> [Collected data]
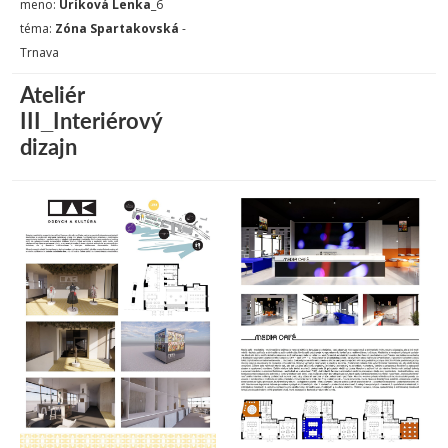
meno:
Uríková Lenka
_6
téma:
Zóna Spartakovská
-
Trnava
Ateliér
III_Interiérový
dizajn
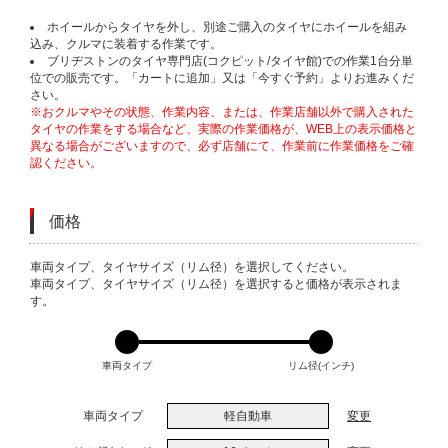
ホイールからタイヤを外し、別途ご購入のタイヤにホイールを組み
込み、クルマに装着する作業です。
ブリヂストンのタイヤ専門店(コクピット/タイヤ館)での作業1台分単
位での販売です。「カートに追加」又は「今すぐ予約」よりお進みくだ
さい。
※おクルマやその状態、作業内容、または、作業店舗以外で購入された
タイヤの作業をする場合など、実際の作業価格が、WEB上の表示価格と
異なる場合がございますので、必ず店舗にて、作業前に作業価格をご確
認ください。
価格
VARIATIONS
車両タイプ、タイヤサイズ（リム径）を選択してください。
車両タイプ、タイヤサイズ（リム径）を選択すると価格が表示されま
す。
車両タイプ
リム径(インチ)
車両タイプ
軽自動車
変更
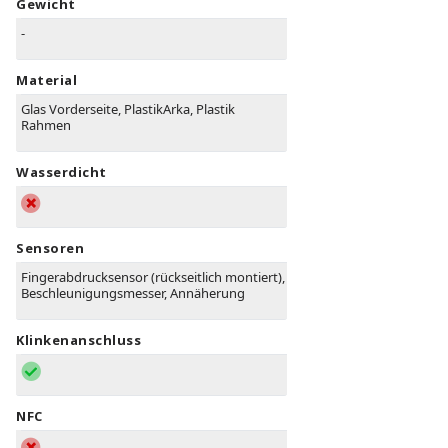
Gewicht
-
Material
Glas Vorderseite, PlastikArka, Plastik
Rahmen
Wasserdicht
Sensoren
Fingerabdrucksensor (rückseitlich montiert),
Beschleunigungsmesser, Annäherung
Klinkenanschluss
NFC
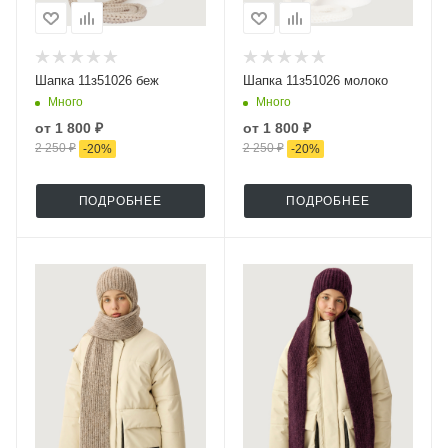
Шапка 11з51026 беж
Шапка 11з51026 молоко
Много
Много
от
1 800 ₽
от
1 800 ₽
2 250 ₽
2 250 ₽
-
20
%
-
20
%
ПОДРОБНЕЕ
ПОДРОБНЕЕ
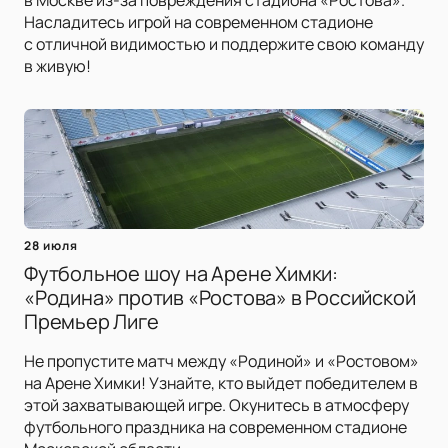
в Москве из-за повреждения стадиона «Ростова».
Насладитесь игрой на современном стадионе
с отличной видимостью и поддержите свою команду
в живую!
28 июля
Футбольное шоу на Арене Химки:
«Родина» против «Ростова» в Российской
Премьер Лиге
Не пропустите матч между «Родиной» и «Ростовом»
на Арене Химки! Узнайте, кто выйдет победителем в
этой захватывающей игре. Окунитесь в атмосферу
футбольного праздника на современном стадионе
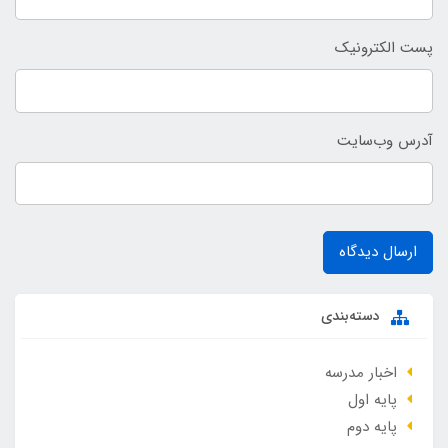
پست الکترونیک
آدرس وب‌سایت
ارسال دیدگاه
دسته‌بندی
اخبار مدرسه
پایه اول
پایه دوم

> [PROMPT] Return every record exactly, leaving out the pictures.

> [EXERCISE OUTPUT]
meno:
Uríková Lenka
_6
téma:
Zóna Spartakovská
-
Trnava
Ateliér
III_Interiérový
dizajn
ホイールからタイヤを外し、別途ご購入のタイヤにホイールを組み
込み、クルマに装着する作業です。
ブリヂストンのタイヤ専門店(コクピット/タイヤ館)での作業1台分単
位での販売です。「カートに追加」又は「今すぐ予約」よりお進みくだ
さい。
※おクルマやその状態、作業内容、または、作業店舗以外で購入された
タイヤの作業をする場合など、実際の作業価格が、WEB上の表示価格と
異なる場合がございますので、必ず店舗にて、作業前に作業価格をご確
認ください。
価格
VARIATIONS
車両タイプ、タイヤサイズ（リム径）を選択してください。
車両タイプ、タイヤサイズ（リム径）を選択すると価格が表示されま
す。
車両タイプ
リム径(インチ)
車両タイプ
軽自動車
変更
Gewicht
-
Material
Glas Vorderseite, PlastikArka, Plastik
Rahmen
Wasserdicht
Sensoren
Fingerabdrucksensor (rückseitlich montiert),
Beschleunigungsmesser, Annäherung
Klinkenanschluss
NFC
Шапка 11з51026 беж
Шапка 11з51026 молоко
Много
Много
от
1 800 ₽
от
1 800 ₽
2 250 ₽
2 250 ₽
-
20
%
-
20
%
ПОДРОБНЕЕ
ПОДРОБНЕЕ
в Москве из-за повреждения стадиона «Ростова».
Насладитесь игрой на современном стадионе
с отличной видимостью и поддержите свою команду
в живую!
28 июля
Футбольное шоу на Арене Химки:
«Родина» против «Ростова» в Российской
Премьер Лиге
Не пропустите матч между «Родиной» и «Ростовом»
на Арене Химки! Узнайте, кто выйдет победителем в
этой захватывающей игре. Окунитесь в атмосферу
футбольного праздника на современном стадионе
پست الکترونیک
آدرس وب‌سایت
ارسال دیدگاه
دسته‌بندی
اخبار مدرسه
پایه اول
پایه دوم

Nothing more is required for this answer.